We also inferred locus-specific gene trees from the 8-terminal-tip data set. Since COAL requires fully resolved bifurcating gene trees and since locus-specific ML searches of this 8-terminal-tip data set produced numerous equally likely topologies with unresolved polytomies, we inferred locus-specific neighbor-joining gene trees, using uncorrected p-distances. In the Tropo6 data set, some of the sequences were identical across individuals. Accordingly, neighbor-joining analyses failed to produce a fully resolved tree for Tropo6 and we excluded it from COAL calculations.
In an attempt to incorporate a larger sample of the possible gene topologies and branch lengths, we sampled a collection of gene trees from the locus-specific Bayesian tree searches described above (see Minimize-deep-coalescences analyses). Our approach was to calculate the probability of each of the three possible species trees (Table 3) given each of the last 1000 gene trees from the Bayesian searches, using COAL, and average the probabilities of those gene trees to generate a more robust estimate of the likelihoods of the three species trees. Unfortunately, in each locus-specific Bayesian tree search some gene trees contained unresolved polytomies, which COAL cannot handle; therefore, we abandoned this method of inferring gene trees.

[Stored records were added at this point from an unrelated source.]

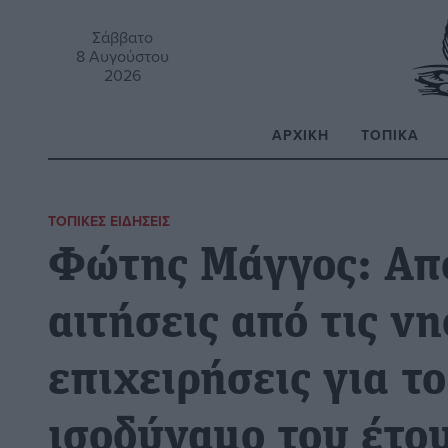
Σάββατο
8 Αυγούστου
2026
ΑΡΧΙΚΉ
ΤΟΠΙΚΆ
Α
ΤΟΠΙΚΈΣ ΕΙΔΉΣΕΙΣ
Φώτης Μάγγος: Από
αιτήσεις από τις ν
επιχειρήσεις για τ
ισοδύναμο του έτο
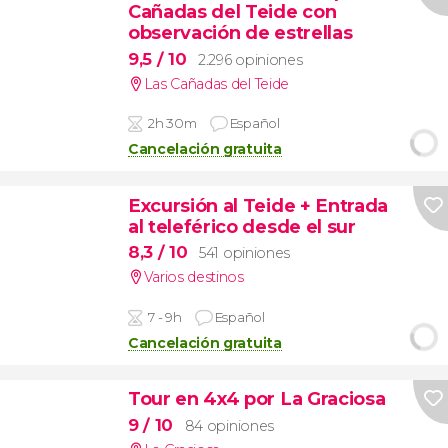
Cañadas del Teide con
observación de estrellas
9,5
/ 10
2.296 opiniones
Las Cañadas del Teide
2h 30m
Español
Cancelación gratuita
Excursión al Teide + Entrada
al teleférico desde el sur
8,3
/ 10
541 opiniones
Varios destinos
7 - 9h
Español
Cancelación gratuita
Tour en 4x4 por La Graciosa
9
/ 10
84 opiniones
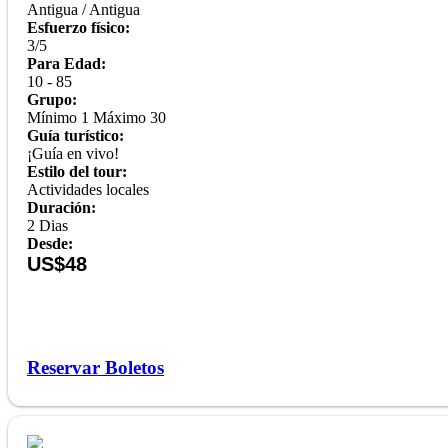
Antigua / Antigua
Esfuerzo físico:
3/5
Para Edad:
10 - 85
Grupo:
Mínimo 1 Máximo 30
Guía turístico:
¡Guía en vivo!
Estilo del tour:
Actividades locales
Duración:
2 Dias
Desde:
US$48
Reservar Boletos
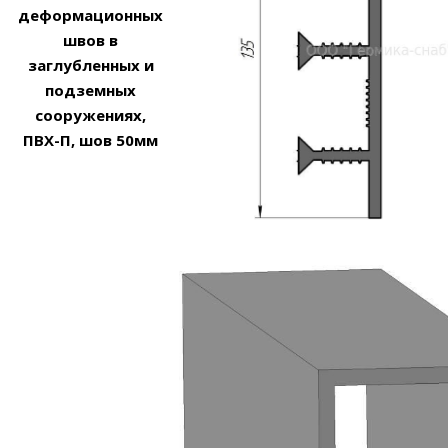
деформационных
швов в
заглубленных и
подземных
сооружениях,
ПВХ-П, шов 50мм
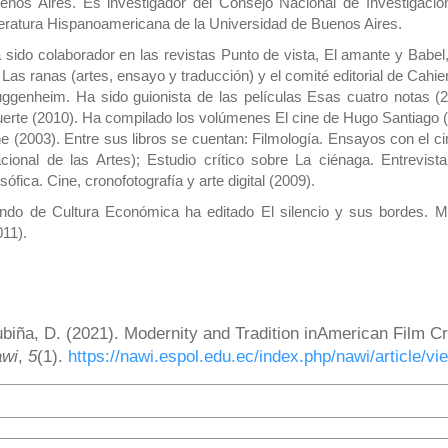
enos Aires. Es investigador del Consejo Nacional de Investigacion
teratura Hispanoamericana de la Universidad de Buenos Aires.
 sido colaborador en las revistas Punto de vista, El amante y Babel, 
 Las ranas (artes, ensayo y traducción) y el comité editorial de Cah
ggenheim. Ha sido guionista de las películas Esas cuatro notas (
erte (2010). Ha compilado los volúmenes El cine de Hugo Santiago 
ne (2003). Entre sus libros se cuentan: Filmología. Ensayos con el 
cional de las Artes); Estudio crítico sobre La ciénaga. Entrevist
losófica. Cine, cronofotografía y arte digital (2009).
ndo de Cultura Económica ha editado El silencio y sus bordes. Mod
011).
ow to Cite
biña, D. (2021). Modernity and Tradition inAmerican Film Cr
wi
,
5
(1).
https://nawi.espol.edu.ec/index.php/nawi/article/vi
More Citation Formats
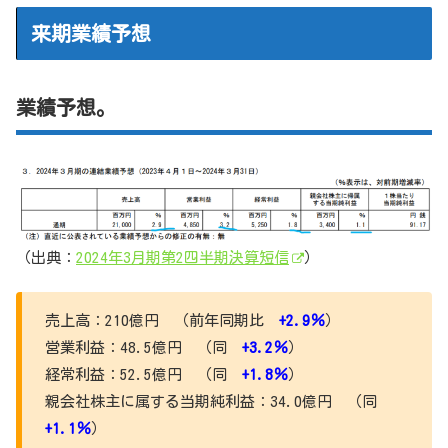
来期業績予想
業績予想。
（出典：
2024年3月期第2四半期決算短信
）
売上高：210億円 （前年同期比
+2.9％
）
営業利益：48.5億円 （同
+3.2％
）
経常利益：52.5億円 （同
+1.8％
）
親会社株主に属する当期純利益：34.0億円 （同
+1.1％
）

We replicated the COAL calculations, for both the five- and eight-terminal tip data sets, using three different internal:terminal branch-length ratios (1:1, 1:2, and 1:10). All internal:terminal branch-length ratios, with the exception of 1:1, correspond to topologies with internode lengths that are short, relative to the terminal branches, which appears to be the general pattern observed in Passerina buntings. To assess the difference in probabilities of the gene trees if the species tree united P. cyanea and P. amoena as sisters (hypothesis 1) with one in which P. caerulea and P. amoena were sisters (hypothesis 2), we conducted a test of proportions (SOKAL and ROHLF 1995) whereby we tallied the number of gene trees that were more probable under hypothesis 1 and compared that with a tally of the number of gene trees that were more probable under hypothesis 2.
Population genetic analyses:
Both phylogenetic methods described above assume that discordance between gene trees and the species tree is due to genetic drift (i.e., lineage sorting stochasticity). Because of the well-documented hybrid zone between P. amoena and P. cyanea, it would be ideal if a gene flow parameter could be incorporated into the phylogenetic analysis. This is not currently possible. We thus examined the utility of divergence population genetics for inferring species relationships indirectly. The Isolation with Migration (IM) software package (HEY and NIELSEN 2004; HEY 2005) can estimate pairwise divergence times between P. cyanea, P. amoena, and P. caerulea, while jointly estimating pairwise migration rates. A sister relationship is inferred to be between the species with the most recent divergence estimate.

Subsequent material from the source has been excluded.